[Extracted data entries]
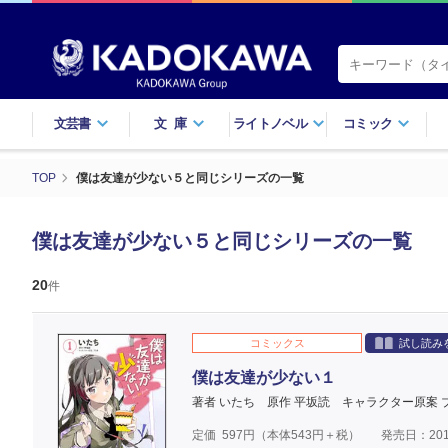
文芸書
文庫
ライトノベル
コミック
TOP
僕は友達が少ない５と同じシリーズの一覧
僕は友達が少ない５と同じシリーズの一覧
20
件
コミックス
試し読み
僕は友達が少ない１
著者 いたち
原作 平坂読
キャラクター原案 
定価
597
円（本体
543
円＋税）
発売日：201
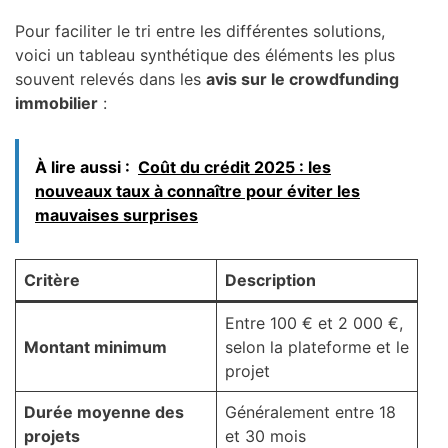
Pour faciliter le tri entre les différentes solutions,
voici un tableau synthétique des éléments les plus
souvent relevés dans les
avis sur le crowdfunding
immobilier
:
À lire aussi :
Coût du crédit 2025 : les
nouveaux taux à connaître pour éviter les
mauvaises surprises
Critère
Description
Entre 100 € et 2 000 €,
Montant minimum
selon la plateforme et le
projet
Durée moyenne des
Généralement entre 18
projets
et 30 mois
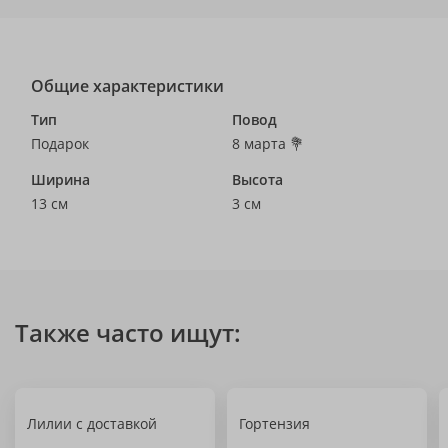
Общие характеристики
Тип
Повод
Подарок
8 марта 💐
Ширина
Высота
13 см
3 см
Также часто ищут:
Лилии с доставкой
Гортензия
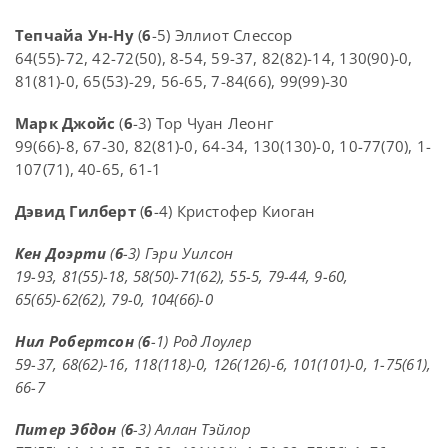
Тепчайа Ун-Ну
(
6
-5) Эллиот Слессор
64(55)-72, 42-72(50), 8-54, 59-37, 82(82)-14, 130(90)-0,
81(81)-0, 65(53)-29, 56-65, 7-84(66), 99(99)-30
Марк Джойс
(
6
-3) Тор Чуан Леонг
99(66)-8, 67-30, 82(81)-0, 64-34, 130(130)-0, 10-77(70), 1-
107(71), 40-65, 61-1
Дэвид Гилберт
(
6
-4) Кристофер Киоган
Кен Доэрти
(
6
-3) Гэри Уилсон
19-93, 81(55)-18, 58(50)-71(62), 55-5, 79-44, 9-60,
65(65)-62(62), 79-0, 104(66)-0
Нил Робертсон
(
6
-1) Род Лоулер
59-37, 68(62)-16, 118(118)-0, 126(126)-6, 101(101)-0, 1-75(61),
66-7
Питер Эбдон
(
6
-3) Аллан Тэйлор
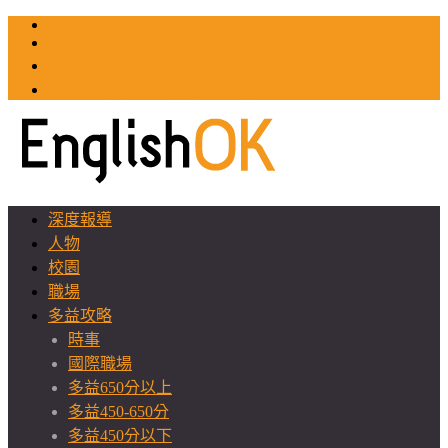
TOEIC
TOEFL
英文教師聯誼會
GEAT 台灣全球化教育推廣協會
深度報導
人物
校園
職場
多益攻略
時事
國際職場
多益650分以上
多益450-650分
多益450分以下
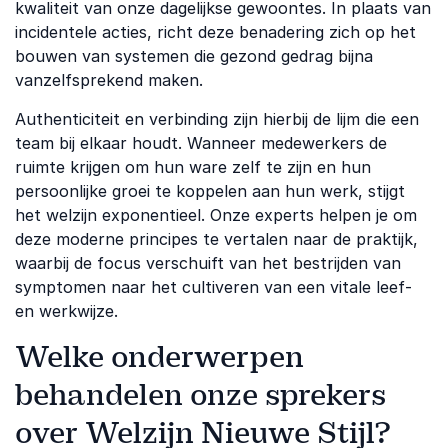
kwaliteit van onze dagelijkse gewoontes. In plaats van
incidentele acties, richt deze benadering zich op het
bouwen van systemen die gezond gedrag bijna
vanzelfsprekend maken.
Authenticiteit en verbinding zijn hierbij de lijm die een
team bij elkaar houdt. Wanneer medewerkers de
ruimte krijgen om hun ware zelf te zijn en hun
persoonlijke groei te koppelen aan hun werk, stijgt
het welzijn exponentieel. Onze experts helpen je om
deze moderne principes te vertalen naar de praktijk,
waarbij de focus verschuift van het bestrijden van
symptomen naar het cultiveren van een vitale leef-
en werkwijze.
Welke onderwerpen
behandelen onze sprekers
over Welzijn Nieuwe Stijl?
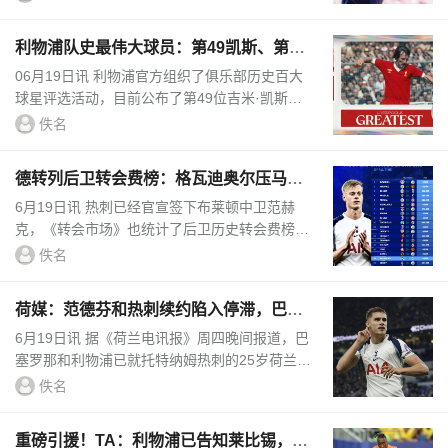
上一份更高的新报价。...
利物浦队史最伟大球员：第49凯斯、第48
米尔纳、第47雷斯贝克
06月19日讯 利物浦官方组织了俱乐部历史百大
球星评选活动，目前公布了第49位吉米·凯斯、
第48位米尔纳、第47位亚历克斯·雷斯贝克。利
佚名
物浦史上最伟大球员—...
德转列后卫转会费榜：格瓦迪奥尔压马奎
尔居首，范赫克位列第18
6月19日讯 热刺已经官宣签下布莱顿中卫范赫
克，《转会市场》也统计了后卫历史转会费榜
单。德转列后卫转会费榜：欧元1. 格瓦迪奥尔，
佚名
莱比锡→曼城，9000万2. 马奎...
荷媒：范德芬和热刺续约陷入停滞，巴萨
和利物浦都希望借机求购
6月19日讯 据《荷兰电讯报》周四晚间报道，巴
塞罗那和利物浦已就托特纳姆热刺的25岁荷兰中
卫米奇·范德芬的转会事宜展开问询。这两家欧
佚名
洲豪门对这位荷兰国...
重磅引援！TA：利物浦已告知莱比锡，愿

- _Task description_
Only the records themselves, retyped exactly, belong in the answer; please leave all images behind.

- _The completed task_
文芸書
文庫
ライトノベル
コミック
TOP
僕は友達が少ない５と同じシリーズの一覧
僕は友達が少ない５と同じシリーズの一覧
20
件
コミックス
試し読み
僕は友達が少ない１
著者 いたち
原作 平坂読
キャラクター原案 
定価
597
円（本体
543
円＋税）
発売日：201
Pour faciliter le tri entre les différentes solutions,
voici un tableau synthétique des éléments les plus
souvent relevés dans les
avis sur le crowdfunding
immobilier
:
À lire aussi :
Coût du crédit 2025 : les
nouveaux taux à connaître pour éviter les
mauvaises surprises
Critère
Description
Entre 100 € et 2 000 €,
Montant minimum
selon la plateforme et le
projet
Durée moyenne des
Généralement entre 18
projets
et 30 mois
Общие характеристики
Тип
Повод
Подарок
8 марта 💐
Ширина
Высота
13 см
3 см
Также часто ищут:
Лилии с доставкой
Гортензия
Тепчайа Ун-Ну
(
6
-5) Эллиот Слессор
64(55)-72, 42-72(50), 8-54, 59-37, 82(82)-14, 130(90)-0,
81(81)-0, 65(53)-29, 56-65, 7-84(66), 99(99)-30
Марк Джойс
(
6
-3) Тор Чуан Леонг
99(66)-8, 67-30, 82(81)-0, 64-34, 130(130)-0, 10-77(70), 1-
107(71), 40-65, 61-1
Дэвид Гилберт
(
6
-4) Кристофер Киоган
Кен Доэрти
(
6
-3) Гэри Уилсон
19-93, 81(55)-18, 58(50)-71(62), 55-5, 79-44, 9-60,
65(65)-62(62), 79-0, 104(66)-0
Нил Робертсон
(
6
-1) Род Лоулер
59-37, 68(62)-16, 118(118)-0, 126(126)-6, 101(101)-0, 1-75(61),
66-7
Питер Эбдон
(
6
-3) Аллан Тэйлор
TOEIC
TOEFL
英文教師聯誼會
GEAT 台灣全球化教育推廣協會
深度報導
人物
校園
職場
多益攻略
時事
國際職場
多益650分以上
多益450-650分
多益450分以下
kwaliteit van onze dagelijkse gewoontes. In plaats van
incidentele acties, richt deze benadering zich op het
bouwen van systemen die gezond gedrag bijna
vanzelfsprekend maken.
Authenticiteit en verbinding zijn hierbij de lijm die een
team bij elkaar houdt. Wanneer medewerkers de
ruimte krijgen om hun ware zelf te zijn en hun
persoonlijke groei te koppelen aan hun werk, stijgt
het welzijn exponentieel. Onze experts helpen je om
deze moderne principes te vertalen naar de praktijk,
waarbij de focus verschuift van het bestrijden van
symptomen naar het cultiveren van een vitale leef-
en werkwijze.
Welke onderwerpen
behandelen onze sprekers
over Welzijn Nieuwe Stijl?
上一份更高的新报价。...
利物浦队史最伟大球员：第49凯斯、第48
米尔纳、第47雷斯贝克
06月19日讯 利物浦官方组织了俱乐部历史百大
球星评选活动，目前公布了第49位吉米·凯斯、
第48位米尔纳、第47位亚历克斯·雷斯贝克。利
佚名
物浦史上最伟大球员—...
德转列后卫转会费榜：格瓦迪奥尔压马奎
尔居首，范赫克位列第18
6月19日讯 热刺已经官宣签下布莱顿中卫范赫
克，《转会市场》也统计了后卫历史转会费榜
单。德转列后卫转会费榜：欧元1. 格瓦迪奥尔，
佚名
莱比锡→曼城，9000万2. 马奎...
荷媒：范德芬和热刺续约陷入停滞，巴萨
和利物浦都希望借机求购
6月19日讯 据《荷兰电讯报》周四晚间报道，巴
塞罗那和利物浦已就托特纳姆热刺的25岁荷兰中
卫米奇·范德芬的转会事宜展开问询。这两家欧
佚名
洲豪门对这位荷兰国...
重磅引援！TA：利物浦已告知莱比锡，愿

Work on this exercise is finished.